TRY IT ->
Locate each line below that includes "League" and reproduce it.

(Saved entries)
----------------------------------------
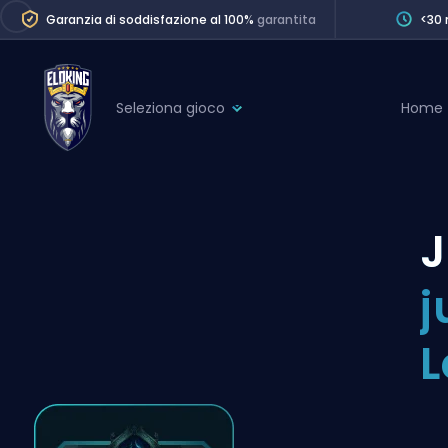
Garanzia di soddisfazione al 100%
garantita
<30 
Seleziona gioco
Home
League of Legends
League 
Marvel Rivals
SERVICES
Valorant
J
Division Boos
Dota 2
Placements
j
Counter-Strike
Wins
Overwatch 2
L
Coaching
Rocket League
Path of Exile 2
Teammate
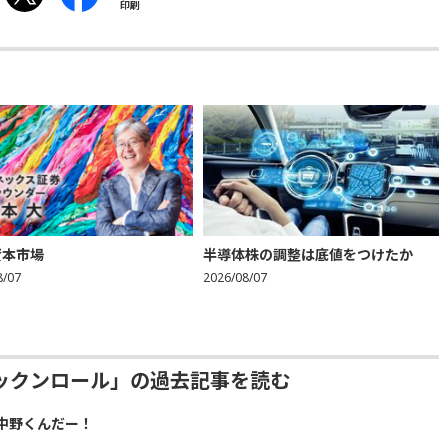
印刷
資本市場
半導体株の調整は底値をつけたか
8/07
2026/08/07
ックンロール」の過去記事を読む
中野くんだー！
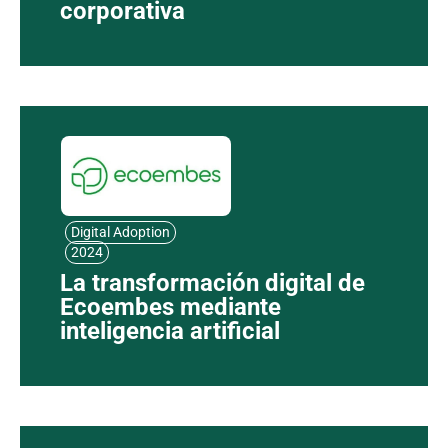
corporativa
Digital Adoption
2024
La transformación digital de
Ecoembes mediante
inteligencia artificial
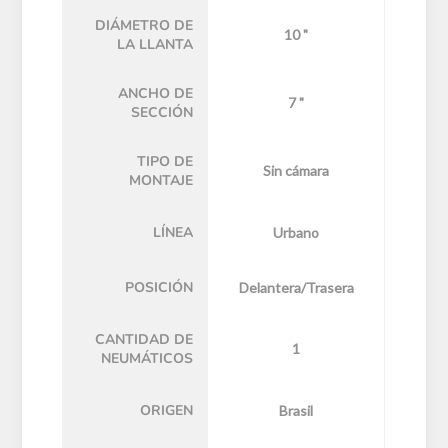
DIÁMETRO DE
10 "
LA LLANTA
ANCHO DE
7 "
SECCIÓN
TIPO DE
Sin cámara
MONTAJE
LÍNEA
Urbano
POSICIÓN
Delantera/Trasera
CANTIDAD DE
1
NEUMÁTICOS
ORIGEN
Brasil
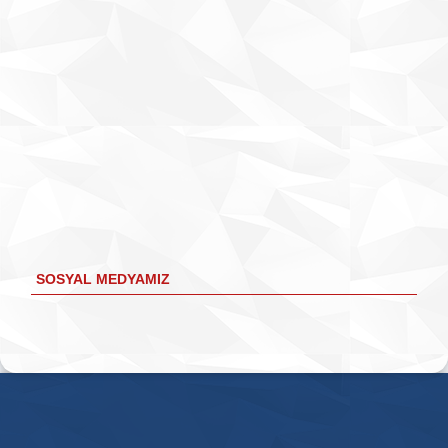
SOSYAL MEDYAMIZ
----------------------------------------
RESULT OF THIS TASK ->
League of Legends
League 
Rocket League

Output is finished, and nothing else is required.